## WORK ITEM:
Strip the pictures and reproduce the rest of the listing exactly.

## INFORMATION SHOWN:
┌────────

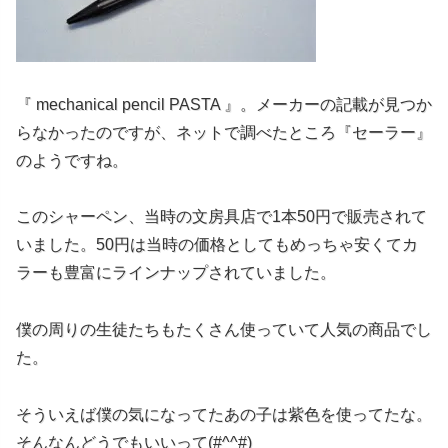
『 mechanical pencil PASTA 』。メーカーの記載が見つか
らなかったのですが、ネットで調べたところ『セーラー』
のようですね。
このシャーペン、当時の文房具店で1本50円で販売されて
いました。50円は当時の価格としてもめっちゃ安くてカ
ラーも豊富にラインナップされていました。
僕の周りの生徒たちもたくさん使っていて人気の商品でし
た。
そういえば僕の気になってたあの子は紫色を使ってたな。
そんなんどうでもいいって(#^^#)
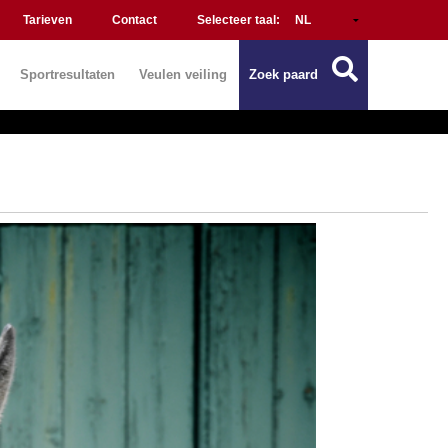
Tarieven
Contact
Selecteer taal:
Sportresultaten
Veulen veiling
Zoek paard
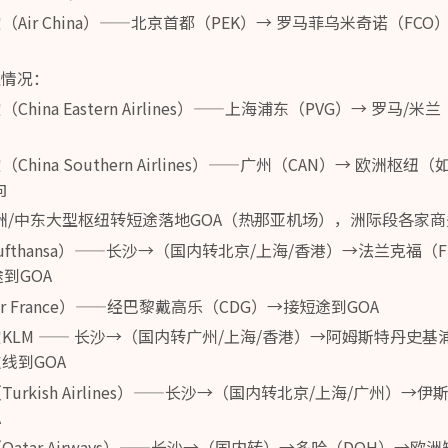
空（Air China）——北京首都（PEK）→ 罗马菲乌米奇诺（FCO
型情况：
（China Eastern Airlines）——上海浦东（PVG）→ 罗马
（China Southern Airlines）——广州（CAN）→ 欧洲
向
洲/中东大型枢纽转短途落地GOA（热那亚机场），洲际段各家
Lufthansa）——长沙→（国内转北京/上海/香港）→法兰克福（
到GOA
ir France）——经巴黎戴高乐（CDG）→接短途到GOA
空KLM —— 长沙→（国内转广州/上海/香港）→阿姆斯特丹史基
ce支线到GOA
Turkish Airlines）——长沙→（国内转北京/上海/广州）→
A
（Qatar Airways）——长沙→（国内转）→多哈（DOH）→欧洲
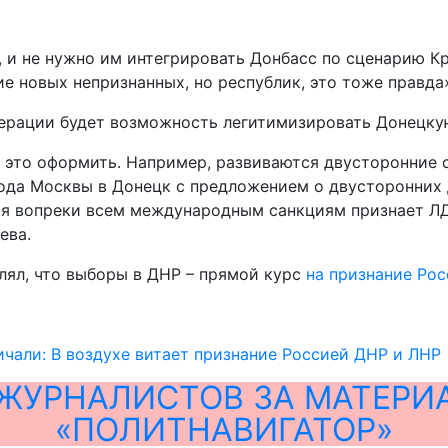
и не нужно им интегрировать Донбасс по сценарию Кры
 новых непризнанных, но республик, это тоже правда»,
дерации будет возможность легитимизировать Донецку
м это оформить. Например, развиваются двусторонние 
хода Москвы в Донецк с предложением о двусторонних 
сия вопреки всем международным санкциям признает ЛД
ева.
лял, что выборы в ДНР – прямой курс
на признание Ро
ичали: В воздухе витает признание Россией ДНР и ЛНР
ЖУРНАЛИСТОВ ЗА МАТЕРИ
«ПОЛИТНАВИГАТОР»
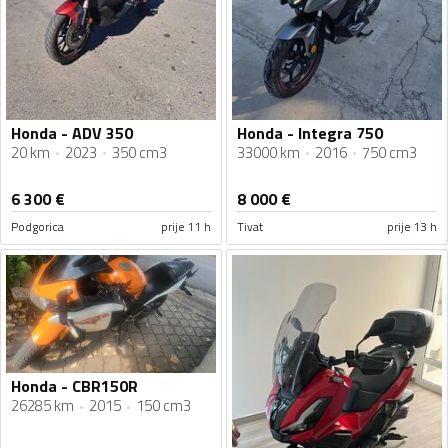
Honda - ADV 350
Honda - Integra 750
20 km
2023
350 cm3
33000 km
2016
750 cm3
6 300
€
8 000
€
Podgorica
prije 11 h
Tivat
prije 13 h
Honda - CBR150R
26285 km
2015
150 cm3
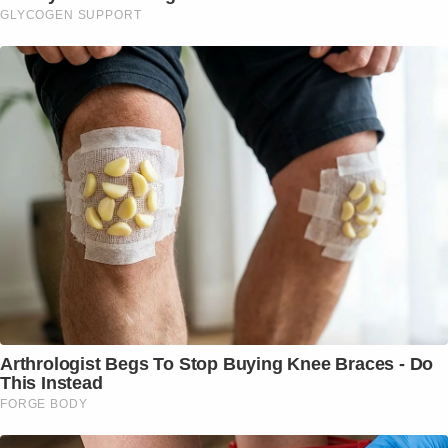
GLYCOGEN SUPPORT
Arthrologist Begs To Stop Buying Knee Braces - Do
This Instead
FORGE BODY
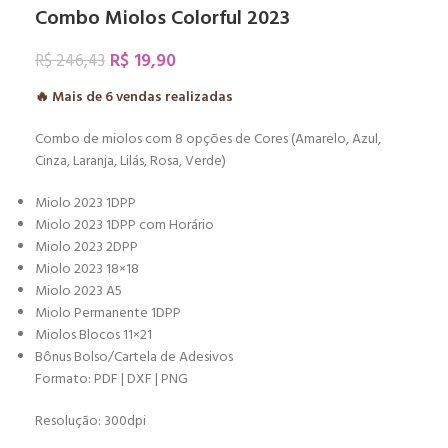
Combo Miolos Colorful 2023
R$
19,90
R$
246,43
🔥 Mais de
6
vendas realizadas
Combo de miolos com 8 opções de Cores (Amarelo, Azul,
Cinza, Laranja, Lilás, Rosa, Verde)
Miolo 2023 1DPP
Miolo 2023 1DPP com Horário
Miolo 2023 2DPP
Miolo 2023 18×18
Miolo 2023 A5
Miolo Permanente 1DPP
Miolos Blocos 11×21
Bônus Bolso/Cartela de Adesivos
Formato: PDF | DXF | PNG
Resolução: 300dpi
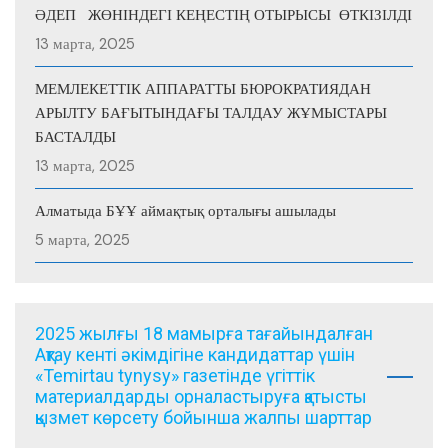
ӘДЕП ЖӨНІНДЕГІ КЕҢЕСТІҢ ОТЫРЫСЫ ӨТКІЗІЛДІ
13 марта, 2025
МЕМЛЕКЕТТІК АППАРАТТЫ БЮРОКРАТИЯДАН
АРЫЛТУ БАҒЫТЫНДАҒЫ ТАЛДАУ ЖҰМЫСТАРЫ
БАСТАЛДЫ
13 марта, 2025
Алматыда БҰҰ аймақтық орталығы ашылады
5 марта, 2025
2025 жылғы 18 мамырға тағайындалған
Ақтау кенті әкімдігіне кандидаттар үшін
«Temirtau tynysy» газетінде үгіттік
материалдарды орналастыруға қатысты
қызмет көрсету бойынша жалпы шарттар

└────────

## TASK ANSWER:
『 mechanical pencil PASTA 』。メーカーの記載が見つか
らなかったのですが、ネットで調べたところ『セーラー』
のようですね。
このシャーペン、当時の文房具店で1本50円で販売されて
いました。50円は当時の価格としてもめっちゃ安くてカ
ラーも豊富にラインナップされていました。
僕の周りの生徒たちもたくさん使っていて人気の商品でし
た。
そういえば僕の気になってたあの子は紫色を使ってたな。
そんなんどうでもいいって(#^^#)
Tarieven
Contact
Selecteer taal:
Sportresultaten
Veulen veiling
Zoek paard
空（Air China）——北京首都（PEK）→ 罗马菲乌米奇诺（FCO
型情况：
（China Eastern Airlines）——上海浦东（PVG）→ 罗马
（China Southern Airlines）——广州（CAN）→ 欧洲
向
洲/中东大型枢纽转短途落地GOA（热那亚机场），洲际段各家
Lufthansa）——长沙→（国内转北京/上海/香港）→法兰克福（
到GOA
ir France）——经巴黎戴高乐（CDG）→接短途到GOA
空KLM —— 长沙→（国内转广州/上海/香港）→阿姆斯特丹史基
ce支线到GOA
Turkish Airlines）——长沙→（国内转北京/上海/广州）→
A
（Qatar Airways）——长沙→（国内转）→多哈（DOH）→欧洲
и не нужно им интегрировать Донбасс по сценарию Кры
 новых непризнанных, но республик, это тоже правда»,
дерации будет возможность легитимизировать Донецку
м это оформить. Например, развиваются двусторонние 
хода Москвы в Донецк с предложением о двусторонних 
сия вопреки всем международным санкциям признает ЛД
ева.
лял, что выборы в ДНР – прямой курс
на признание Ро
ичали: В воздухе витает признание Россией ДНР и ЛНР
ЖУРНАЛИСТОВ ЗА МАТЕРИ
«ПОЛИТНАВИГАТОР»
Honda - ADV 350
Honda - Integra 750
20 km
2023
350 cm3
33000 km
2016
750 cm3
6 300
€
8 000
€
Podgorica
prije 11 h
Tivat
prije 13 h
Honda - CBR150R
26285 km
2015
150 cm3
GLYCOGEN SUPPORT
Arthrologist Begs To Stop Buying Knee Braces - Do
This Instead
FORGE BODY
Combo Miolos Colorful 2023
R$
19,90
R$
246,43
🔥 Mais de
6
vendas realizadas
Combo de miolos com 8 opções de Cores (Amarelo, Azul,
Cinza, Laranja, Lilás, Rosa, Verde)
Miolo 2023 1DPP
Miolo 2023 1DPP com Horário
Miolo 2023 2DPP
Miolo 2023 18×18
Miolo 2023 A5
Miolo Permanente 1DPP
Miolos Blocos 11×21
Bônus Bolso/Cartela de Adesivos
Formato: PDF | DXF | PNG
Resolução: 300dpi
ӘДЕП ЖӨНІНДЕГІ КЕҢЕСТІҢ ОТЫРЫСЫ ӨТКІЗІЛДІ
13 марта, 2025
МЕМЛЕКЕТТІК АППАРАТТЫ БЮРОКРАТИЯДАН
АРЫЛТУ БАҒЫТЫНДАҒЫ ТАЛДАУ ЖҰМЫСТАРЫ
БАСТАЛДЫ
13 марта, 2025
Алматыда БҰҰ аймақтық орталығы ашылады
5 марта, 2025
2025 жылғы 18 мамырға тағайындалған
Ақтау кенті әкімдігіне кандидаттар үшін
«Temirtau tynysy» газетінде үгіттік
материалдарды орналастыруға қатысты
қызмет көрсету бойынша жалпы шарттар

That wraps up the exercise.